Let's plot the predicted HDX deuterated fractions with experimental HDX deuterated fractions to see how they differ.

The functions used are the same as the ones used in the previous notebook.

In [None]:
# Setup variables
p = Path.cwd() # Set p as the current working directory
times = np.array([0.167, 1.0, 10.0, 120.0]) # Create a NumPy array with time points in minutes

In [None]:
def read(file):
    """Read and create a pandas DataFrame for the given argument.
    
    Args:
        file: There are four possible options:
                'segs' - residue segments
                'expt' - experimental HDX deuterated fractions
                'pred' - predicted HDX deuterated fractions
                'reweighted' - reweighted HDX deuterated fractions
    
    Returns:
        df: A pandas DataFrame containing data for the given argument.
    """
    if file == 'segs':
        # Read and create a pandas DataFrame using a residue segments file
        df = pd.read_csv(p.parent / 'expt_data' / 'BPTI_residue_segs.txt', 
                         sep='\s+', header=None, names=['ResStr', 'ResEnd'])
    elif file == 'expt':
        # Read and create a pandas DataFrame using an experimental deuterated fractions file
        df = pd.read_csv(p.parent / 'expt_data' / 'BPTI_expt_dfracs.dat', sep='\s+', skiprows=[0], header=None, usecols=[2, 3, 4, 5], names=times)
    elif file == 'pred':
        # Read and create a pandas DataFrame using a predicted deuterated fractions file
        df = pd.read_csv(p.parent / 'calc_hdx' / 'BPTI_SUMMARY_segment_average_fractions.dat', sep='\s+', skiprows=[0], header=None, usecols=[2, 3, 4, 5], names=times)
    elif file == 'reweighted':
        df = pd.read_csv(p.parent / 'reweighting' / 'BPTI_gamma_1x10^0_final_segment_fractions.dat', sep='\s+', skiprows=[0], header=None, names=times)
    else:
        print("Incorrect argument given.
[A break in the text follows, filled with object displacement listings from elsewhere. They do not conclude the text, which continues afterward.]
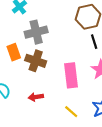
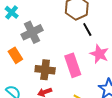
brown cross: (36, 61) -> (45, 70), moved

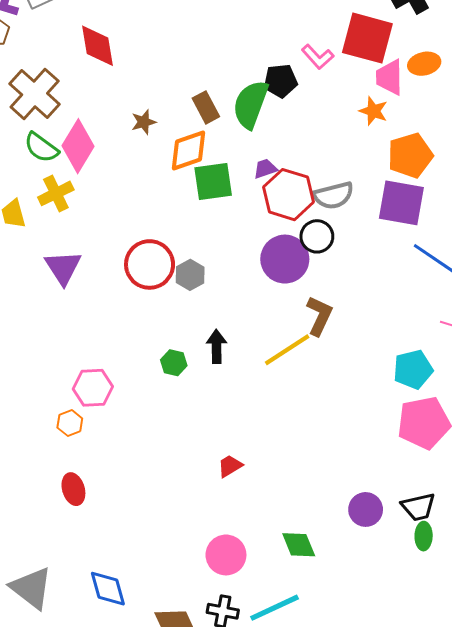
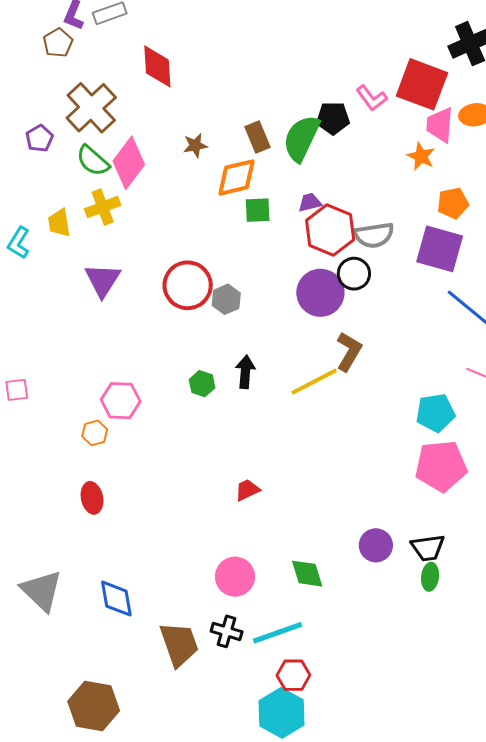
orange pentagon: (410, 155) -> (453, 203), size x0.7
green square: (213, 181) -> (258, 210), size x0.7

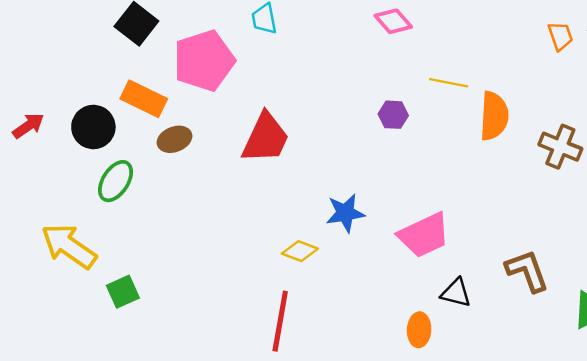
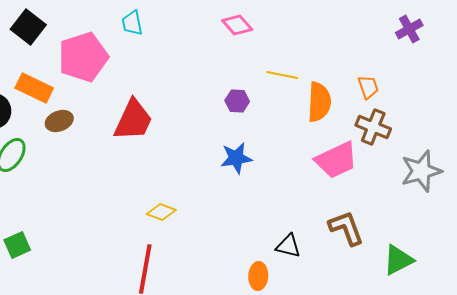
orange trapezoid: (560, 36) -> (368, 87), moved
blue star: (345, 213) -> (236, 158), moved
pink trapezoid: (424, 235) -> (336, 160), moved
Please choose one of the following: 'segs' 'expt' 'pred' 'reweighted'")
    return df


In [None]:
def plot_dfracs(*args):
    """Plot HDX deuterated fractions for each time point.
    
    Args:
        *args: 
            'expt' - experimental HDX deuterated fractions
            'pred' - predicted HDX deuterated fractions
            'reweighted' - reweighted HDX deuterated fractions
    """
    fig, axs = plt.subplots(len(times), 1, figsize=(12, 24))
    for i, (ax, t) in enumerate(zip(axs, times)):
        for arg in args:
            if arg in ['expt', 'pred', 'reweighted']:
                xs = np.arange(0, read(arg).iloc[:, 1].shape[0])
                ax.plot(xs, read(arg).iloc[:, i], label=arg)
                ax.set_title(f'Time = {t} min')
                ax.legend(loc='upper right')
                ax.set_xticks(xs)
                ax.set_xlim(xs[0], xs[-1])
                ax.set_xticklabels(read('segs').iloc[:, 1], rotation=90)
                ax.set_ylim(0, 1)
            else:
                print("Incorrect argument given. Please choose one or more of the following: 'expt' 'pred' 'reweighted'")
    fig.text(0.5, 0.095, 'Residue', ha='center', fontsize=22)
    fig.text(0.05, 0.5, 'HDX deuterated fractions', va='center', rotation='vertical', fontsize=22)


In [None]:
plot_dfracs('expt', 'pred')

Experimental deuterated fractions and predicted deuterated fractions may correlate quite well. However, when they do not match up, it is difficult to know immediately why they do not. Possible mismatch causes are:
1. Uncertainty in the experimental HDX data
2. Inaccuracy of the HDX prediction (forward) model
3. Inadequate sampling of the structural ensemble (e.g. too short MD simulations)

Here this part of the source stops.